Supplied material Start Marker

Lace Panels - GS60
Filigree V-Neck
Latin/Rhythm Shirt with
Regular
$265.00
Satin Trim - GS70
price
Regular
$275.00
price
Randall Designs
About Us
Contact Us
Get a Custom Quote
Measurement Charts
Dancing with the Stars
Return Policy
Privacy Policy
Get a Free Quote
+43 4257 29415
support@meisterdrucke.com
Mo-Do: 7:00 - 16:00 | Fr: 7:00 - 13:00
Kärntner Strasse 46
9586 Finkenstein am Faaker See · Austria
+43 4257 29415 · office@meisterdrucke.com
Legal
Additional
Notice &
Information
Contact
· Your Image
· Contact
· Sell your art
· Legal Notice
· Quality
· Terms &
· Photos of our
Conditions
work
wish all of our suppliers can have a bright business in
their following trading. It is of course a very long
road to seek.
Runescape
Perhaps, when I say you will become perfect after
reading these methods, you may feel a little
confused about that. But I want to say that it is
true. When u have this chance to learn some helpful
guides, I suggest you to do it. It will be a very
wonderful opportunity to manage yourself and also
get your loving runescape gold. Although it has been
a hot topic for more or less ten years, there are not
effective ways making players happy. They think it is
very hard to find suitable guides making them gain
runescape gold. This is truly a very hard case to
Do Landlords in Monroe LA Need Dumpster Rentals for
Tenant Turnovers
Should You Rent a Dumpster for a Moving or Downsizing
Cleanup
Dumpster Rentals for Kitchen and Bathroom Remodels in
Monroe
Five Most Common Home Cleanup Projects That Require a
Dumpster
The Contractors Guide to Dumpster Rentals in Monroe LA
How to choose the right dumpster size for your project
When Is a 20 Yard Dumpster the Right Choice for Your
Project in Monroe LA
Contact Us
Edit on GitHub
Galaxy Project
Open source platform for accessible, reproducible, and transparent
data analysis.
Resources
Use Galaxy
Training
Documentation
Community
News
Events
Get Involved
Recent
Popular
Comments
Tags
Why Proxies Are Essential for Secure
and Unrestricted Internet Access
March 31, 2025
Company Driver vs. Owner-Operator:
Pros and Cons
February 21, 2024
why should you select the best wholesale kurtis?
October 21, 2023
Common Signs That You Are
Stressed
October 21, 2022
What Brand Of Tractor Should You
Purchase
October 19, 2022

Supplied material End Marker

What the task requires: The answer should consist of every record above, copied exactly.

Exercise response:
Lace Panels - GS60
Filigree V-Neck
Latin/Rhythm Shirt with
Regular
$265.00
Satin Trim - GS70
price
Regular
$275.00
price
Randall Designs
About Us
Contact Us
Get a Custom Quote
Measurement Charts
Dancing with the Stars
Return Policy
Privacy Policy
Get a Free Quote
+43 4257 29415
support@meisterdrucke.com
Mo-Do: 7:00 - 16:00 | Fr: 7:00 - 13:00
Kärntner Strasse 46
9586 Finkenstein am Faaker See · Austria
+43 4257 29415 · office@meisterdrucke.com
Legal
Additional
Notice &
Information
Contact
· Your Image
· Contact
· Sell your art
· Legal Notice
· Quality
· Terms &
· Photos of our
Conditions
work
wish all of our suppliers can have a bright business in
their following trading. It is of course a very long
road to seek.
Runescape
Perhaps, when I say you will become perfect after
reading these methods, you may feel a little
confused about that. But I want to say that it is
true. When u have this chance to learn some helpful
guides, I suggest you to do it. It will be a very
wonderful opportunity to manage yourself and also
get your loving runescape gold. Although it has been
a hot topic for more or less ten years, there are not
effective ways making players happy. They think it is
very hard to find suitable guides making them gain
runescape gold. This is truly a very hard case to
Do Landlords in Monroe LA Need Dumpster Rentals for
Tenant Turnovers
Should You Rent a Dumpster for a Moving or Downsizing
Cleanup
Dumpster Rentals for Kitchen and Bathroom Remodels in
Monroe
Five Most Common Home Cleanup Projects That Require a
Dumpster
The Contractors Guide to Dumpster Rentals in Monroe LA
How to choose the right dumpster size for your project
When Is a 20 Yard Dumpster the Right Choice for Your
Project in Monroe LA
Contact Us
Edit on GitHub
Galaxy Project
Open source platform for accessible, reproducible, and transparent
data analysis.
Resources
Use Galaxy
Training
Documentation
Community
News
Events
Get Involved
Recent
Popular
Comments
Tags
Why Proxies Are Essential for Secure
and Unrestricted Internet Access
March 31, 2025
Company Driver vs. Owner-Operator:
Pros and Cons
February 21, 2024
why should you select the best wholesale kurtis?
October 21, 2023
Common Signs That You Are
Stressed
October 21, 2022
What Brand Of Tractor Should You
Purchase
October 19, 2022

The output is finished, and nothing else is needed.